Evidently there was a scare in the U.S. high-yield bond market this past week.

Just don’t ask traders about it. They might have missed it.

While junk-bond funds reported an unprecedented $7.1 billion outflow in the week ended Aug. 6, the debt only lost 0.9 percent. That’s a lot less than the 1.4 percent plunge during the previous record withdrawal, when investors pulled $4.6 billion in the week ended June 5, 2013, Bank of America Merrill Lynch and Lipper data show.

“Prices haven’t dropped all that much,” said Eric Gross, a credit analyst at Barclays Plc in New York. “It’s been nonstop questions of ‘When do we buy back in?’ People are standing and window-shopping for what to buy.”

One possible explanation for why values haven’t declined more is that fund managers are using their cash reserves to meet redemptions, instead of actually selling the debt.

“We’ve had pretty big cash reserves anticipating this selling,” said Marc Gross, a money manager at RS Investments in New York, which oversees $4 billion in high-yield debt. “I think people drained their cash reserves to meet these redemptions and haven’t sold much.”

Holding Cash

Taxable bond funds were holding about $269 billion of cash or cash-like assets at the end of June, equal to about 9.2 percent of their assets, according to Investment Company Institute data.

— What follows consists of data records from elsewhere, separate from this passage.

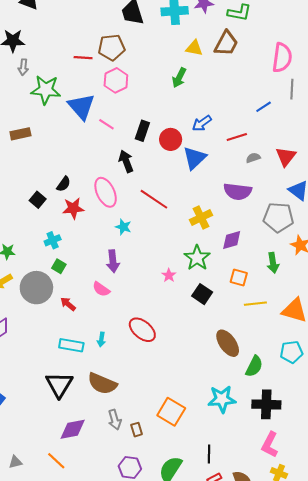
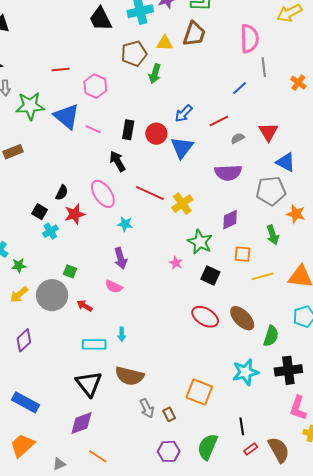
brown pentagon: (112, 47) -> (134, 54), moved
yellow cross: (201, 217) -> (182, 204), moved
cyan cross: (53, 240) -> (50, 231), moved
red ellipse: (142, 330) -> (205, 317), moved
purple diamond: (73, 429) -> (81, 423), moved

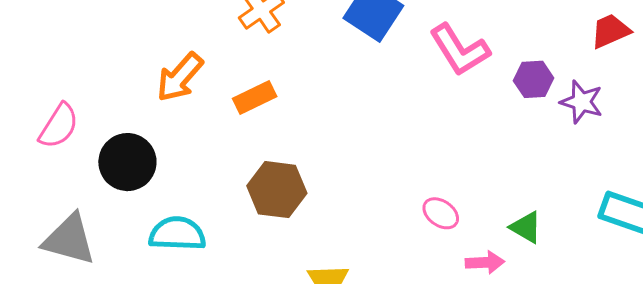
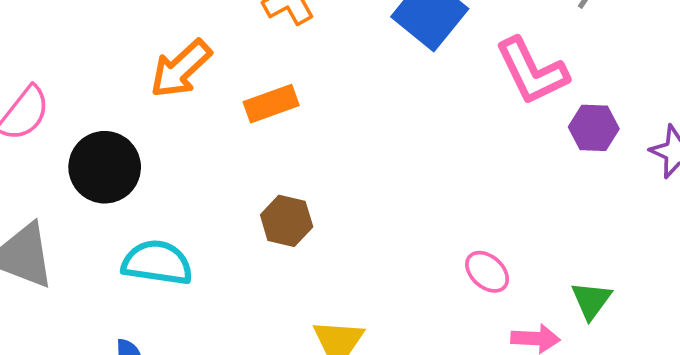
purple hexagon: (534, 79) -> (594, 128), moved
brown hexagon: (277, 190) -> (287, 221), size x0.7
green triangle: (526, 227) -> (591, 300), turned 30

That’s more than three times the amount needed to meet the worst month of outflows.

It’s not surprising junk-bond fund managers might have been accumulating cash given all of the angst about speculative-grade debt. Yields have been near record lows and Federal Reserve Chair Janet Yellen has said she sees signs of froth in the market. Escalating conflicts in Gaza and Ukraine have also hurt appetite for risky securities.

Sentiment has been souring and risk premiums on U.S. high- yield bonds have climbed almost a percentage point since June. The extra yield, or spread, investors demand to own the notes instead of government debt widened to 4.2 percentage points yesterday from 3.35 percentage points on June 23, according to Bank of America Merrill Lynch index data.

Much of that increase has come in recent days, with the spread climbing 0.41 percentage point since July 30.

Dealers Buy

Still, given the mammoth withdrawals, traders are wondering why they haven’t widened more. In addition to the fund managers’ cash-reserves thesis, Wall Street buying may explain part of it. Primary dealers boosted their net junk-bond holdings to $8.2 billion in the week ended July 30, up $3.3 billion from two weeks earlier and the highest level since the period ended Feb. 12, according to the latest Fed data.

So even though some investors are running from this market, for now there seem to be some buyers on the other side of the trade.

Near-zero interest rates from the Fed -- what’s prompted this insatiable appetite for risk -- aren’t ending yet and investors still want yield. Don’t be shocked if the debt starts to rally, erasing this blip from memory.